There’s one defining feature of arcade games. You’re not supposed to beat them. Ever. Instead, they’re supposed to beat you. Into the ground. Preferably as fast as possible. And then you’re supposed to come back crawling on your knees with yet another coin in your palm, asking to be raped some more like the little bitch you are. It’s the entire culture that used to specifically target and thrive on the most dedicated among the most dedicated, willing to pay for each and every play separately. And it was demanding for the games, too; they not only had to get hard enough fast enough for the players to not be able to occupy the machine for too long, they also had to prove their value in the short time before the inevitable game over so that people go back to them (again and again).

This is the environment Mr. Driller was born in. And it shows.

It’s a really simple game with simple controls and mechanics immediately, intuitively understandable to anyone who has ever played Dig Dug, Boulder Dash or even Tetris. You move through a well filled with randomly generated melds of square blocks of various colours with your one-square-sized character, trying to lead him all the way to the bottom by destroying blocks adjacent to him. You have to collect air in order to not suffocate, and avoid being squashed by blocks falling from above while you do.

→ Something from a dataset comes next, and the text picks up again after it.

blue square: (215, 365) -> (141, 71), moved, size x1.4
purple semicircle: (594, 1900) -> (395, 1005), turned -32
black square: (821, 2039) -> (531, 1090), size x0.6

Sounds simple, or even easy? Be aware that simple rules paired with randomness invariably lead to near-infinite complexity, and this game makes use of it to the fullest, often taking special care to make things more unpredictable. You can learn patterns that make your movement safer, but with the complex structures the blocks can form, coupled with limited viewport and time constraints caused by your depleting air supply, you’ll never be able to fully control the situation. And you can’t even complain, because it’s all fair – the unpredictable movements of blocks will more often than not be in your favour. But when they’re not, you can only rely on your quick reflexes and observation skills, and even then you have no guarantee that you’ll survive. Sometimes, you’re just screwed. And by simple laws of probability, this means that no matter how good you are, sooner or later something will happen that prevents you from playing forever.

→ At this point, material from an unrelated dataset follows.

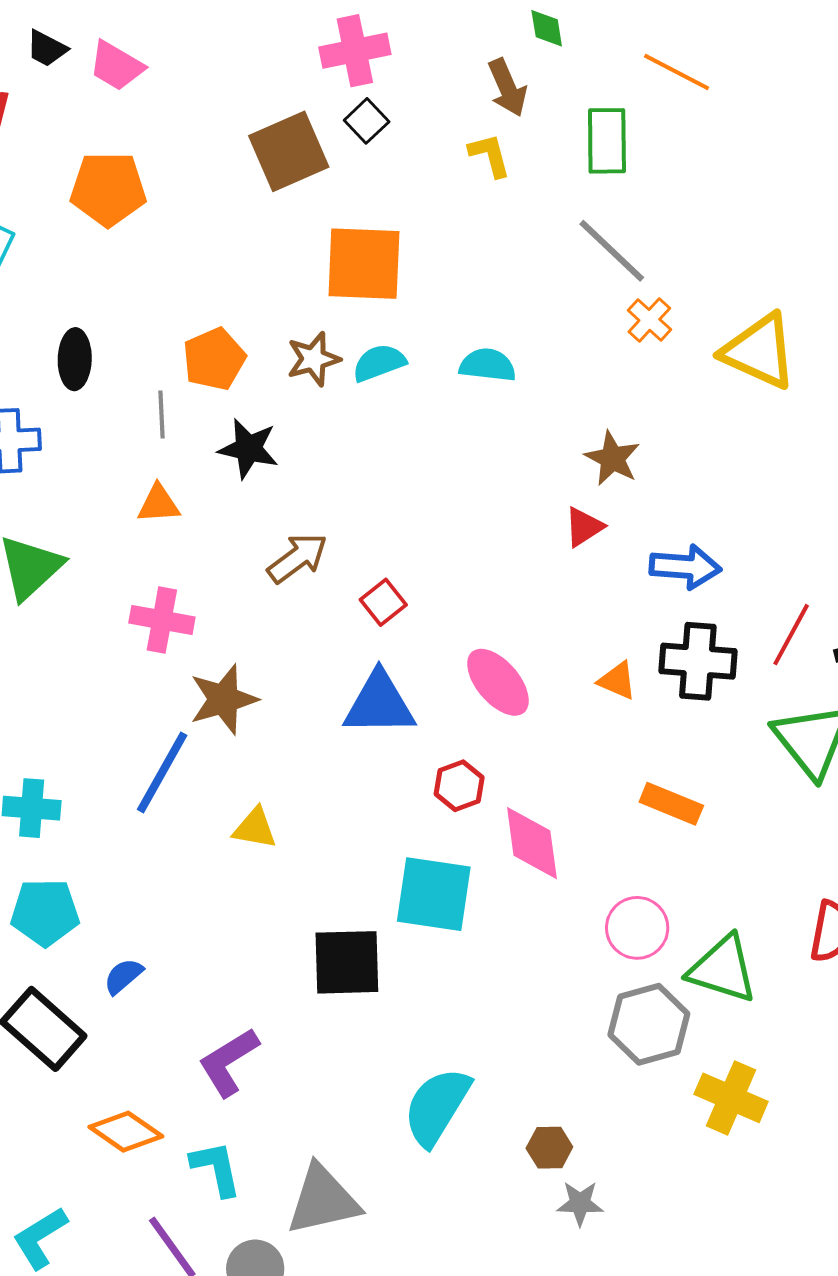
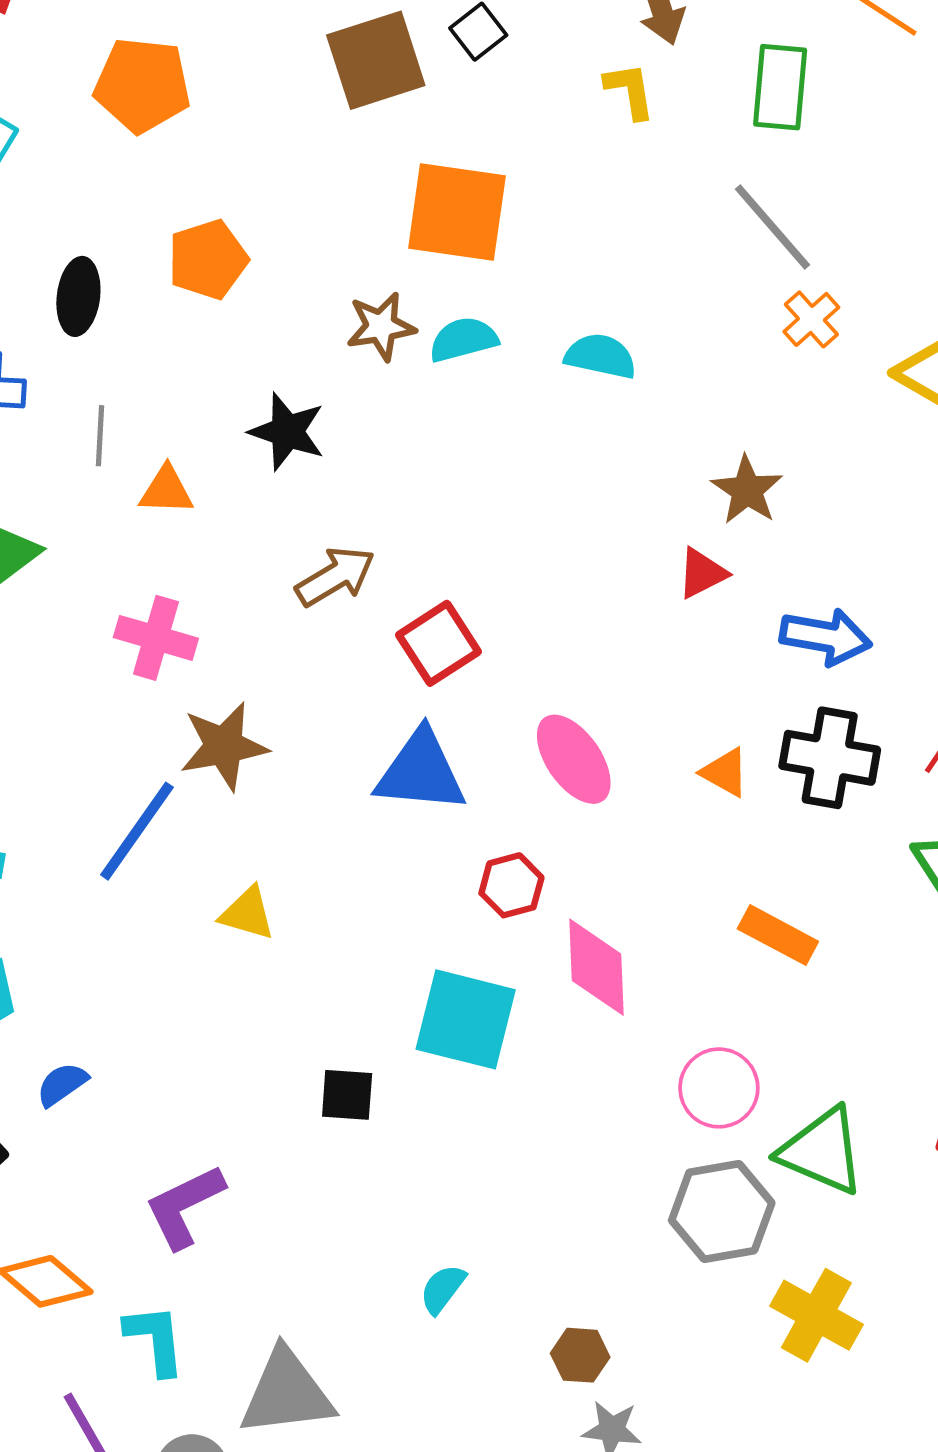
orange pentagon: (214, 359) -> (208, 259), moved
gray line: (161, 414) -> (100, 436), moved
red square: (383, 602) -> (438, 643), size x1.4
black square: (347, 962) -> (347, 1095), size x0.6
cyan semicircle: (437, 1107) -> (443, 1289), size x0.5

In addition, the game itself gets progressively harder the further you go. Air becomes more scarce and access to it more difficult, leaving less and less room for error and hesitation. This results in something scary – a progressively steeper and steeper learning curve. Yes, you can and will get better, but gains will be smaller and smaller with each subsequent try. I don’t even want to think of the kind of dedication a true mastery of this game would need. I sure as hell don’t have it.

Numerous problems can befall arcade games when they’re transplanted to a coin-less environment. Some turn out to be too short once you can play them repeatedly without additional costs. Some turn out to be too difficult, never gathering wider audience. Some simply don’t work outside of a cabinet. Mr. Driller, on the other hand, made the switch painlessly and suffers from neither of those predicaments. Instead, it has a much more peculiar one. It’s too addictive.

In the arcade, when your eyes get tired, your reaction time gets longer and you feel like you’re hitting a wall – you just instinctively quit and go home in order to not waste any more money. No safeguard of this kind exists on consoles, especially portable ones. You can literally use them on any free moment you have. And with games like this one, you really shouldn’t. The results aren’t pretty. Trust me, I speak from experience. Tempted by the goal of completing the game on normal difficulty, I spent a total of several hours exhausting and frustrating myself in front of it, unable to get better due to increasing difficulty and decreasing concentration, but at the same time unable to stop. I succeeded after a (long) while, but I can’t even look at the game anymore afterwards.

Now, I really believe that, during the last few days, I have witnessed a masterpiece, a work of pure unbridled genius. But now, please, take this game as far away from me as possible, it’s too trauma-inducing. I’m drained of all energy, and will probably see nothing but falling blocks in my sleep for weeks.